- **INPUT MATERIAL**
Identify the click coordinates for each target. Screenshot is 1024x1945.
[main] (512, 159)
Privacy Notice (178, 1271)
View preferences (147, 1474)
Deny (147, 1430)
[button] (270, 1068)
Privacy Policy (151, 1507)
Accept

- **PROBLEM REQUIREMENTS**
Could you reproduce every record above exactly as it appears?

- **REPLY TO THE EXERCISE**
Identify the click coordinates for each target. Screenshot is 1024x1945.
[main] (512, 159)
Privacy Notice (178, 1271)
View preferences (147, 1474)
Deny (147, 1430)
[button] (270, 1068)
Privacy Policy (151, 1507)
Accept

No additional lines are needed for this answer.